Hoofdstuk 15.2 | Pax

55 8 13
                                    

Life had me like this, so yeah

Deze afbeelding leeft onze inhoudsrichtlijnen niet na. Verwijder de afbeelding of upload een andere om verder te gaan met publiceren.

Life had me like this, so yeah. :') Ik doe m'n best. Nu heb ik het schrijf-virus weer te pakken en ik heb weer zin in lezen dus verwacht me iets vaker tegen te komen hier op Wattpad. Voor nu ... Lees in dit hoofdstukje wat mijn kleine Necropolis vrienden aan vrolijkheden zullen beleven!

* * * 

We strompelen naar buiten, alleen om onszelf, met een noodgang, in een volgende rotsituatie te storten.

De zon is zich een weg omhoog aan het kruipen. Het scherpe licht snijdt zich recht in mijn ogen. De pijn in mijn hoofd voedt erop. Zelfs als ik mijn oogleden sluit, weet het zonlicht me te tarten. Voor een seconde sta ik half blind in de deuropening, voor we in beweging komen. Of nee, het is Kieran die mij in beweging brengt. Met bibberende stem geruststellingen sprekend. 'We gaan hier wegkomen, Pax. Ik haal ons hier weg.'

Wanneer mijn zicht besluit terug te komen vouwt het stadsplein op me in. Het beeld tuimelt. De pulserende pijn die vanuit mijn slaap richting mijn kaak trekt maakt alles wazig. De brandende sensatie op mijn arm weet ik met een aantal vloeken in zijn kiem te grijpen en uit te doven.

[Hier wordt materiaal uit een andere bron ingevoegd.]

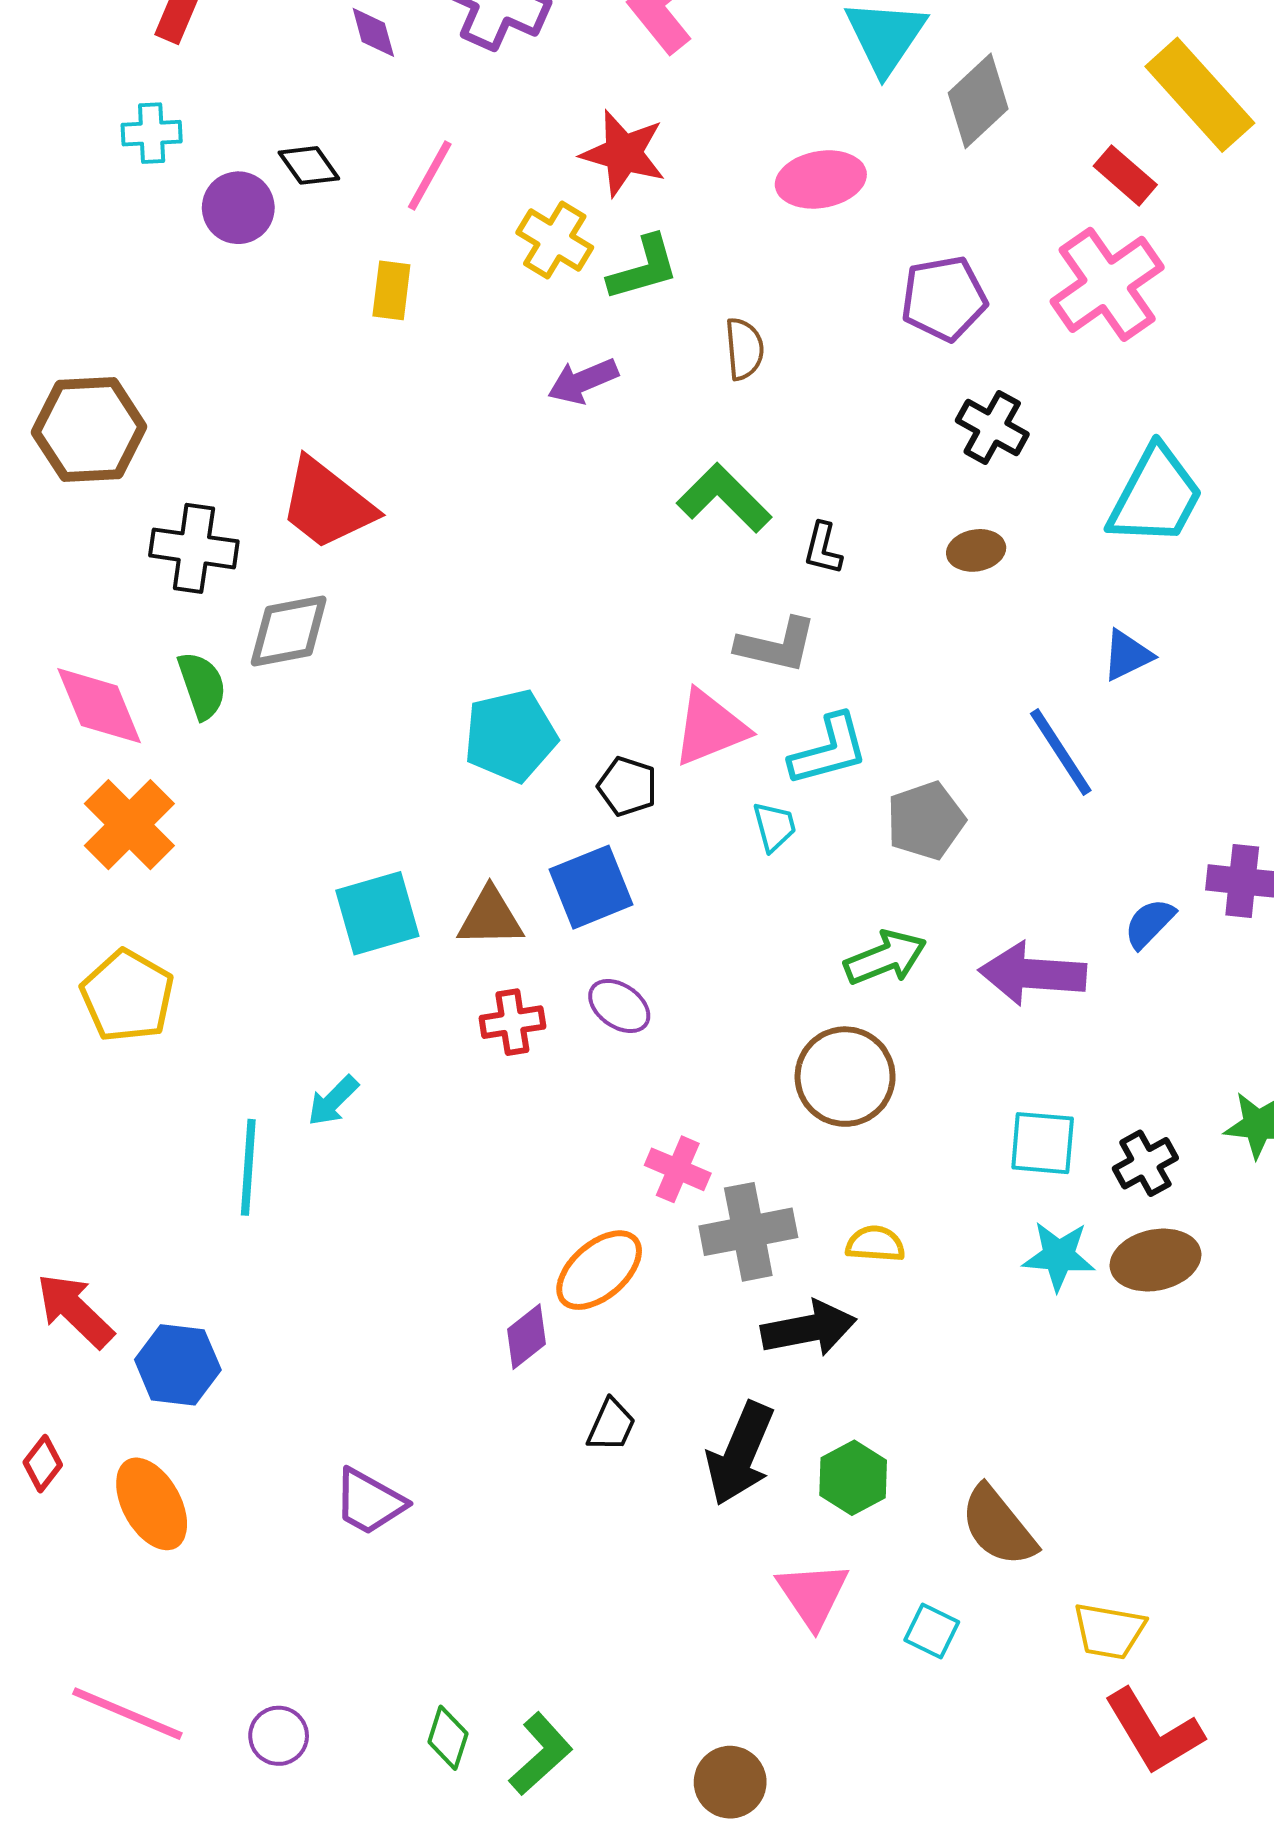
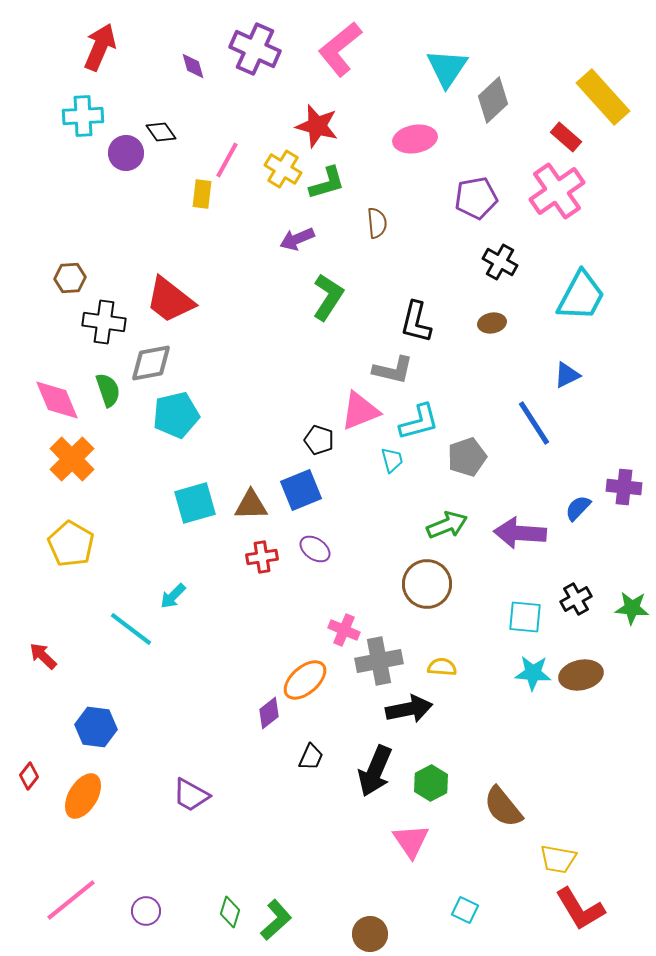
cyan cross: (152, 133) -> (83, 116), size x1.4
pink line: (430, 175) -> (227, 160), moved
brown hexagon: (89, 429) -> (70, 278), moved, size x0.6
green L-shape: (724, 498) -> (328, 297), moved, turned 78
black L-shape: (823, 548) -> (416, 322), size x1.6
cyan pentagon: (510, 736) -> (176, 415), moved
black cross: (1145, 1163) -> (576, 599), moved
cyan line: (248, 1167) -> (131, 629), turned -57
red arrow: (75, 1310) -> (43, 656), moved, size x0.7
orange ellipse: (152, 1504) -> (83, 796), turned 60
cyan square: (932, 1631) -> (465, 910), moved
pink line: (127, 1714) -> (71, 900), turned -62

'Ik denk niet dat ik je kan dragen. Probeer alsjeblieft rechtop te lopen. Gewoon een beetje verder. Het is niet ver meer.' Hij klinkt niet overtuigend, eerder op de rand van een traanuitbarsting.

'Stop met zorgen maken, ik red me wel,' zeg ik loom, terwijl ik Kieran als kruk gebruik om niet uit balans te raken. Ik probeer hem te helpen, mezelf zoveel mogelijk te sturen. Maar er lijkt een draad , een vanuit mijn doorgekookte hersenen richting mijn ledematen, volledig geknakt te zijn. Alsof een stel ratten erop hebben geknaagd en nu met zijn duizenden door mijn schedel heen dartelen. Is dit hoe een hersenbeschadiging voelt?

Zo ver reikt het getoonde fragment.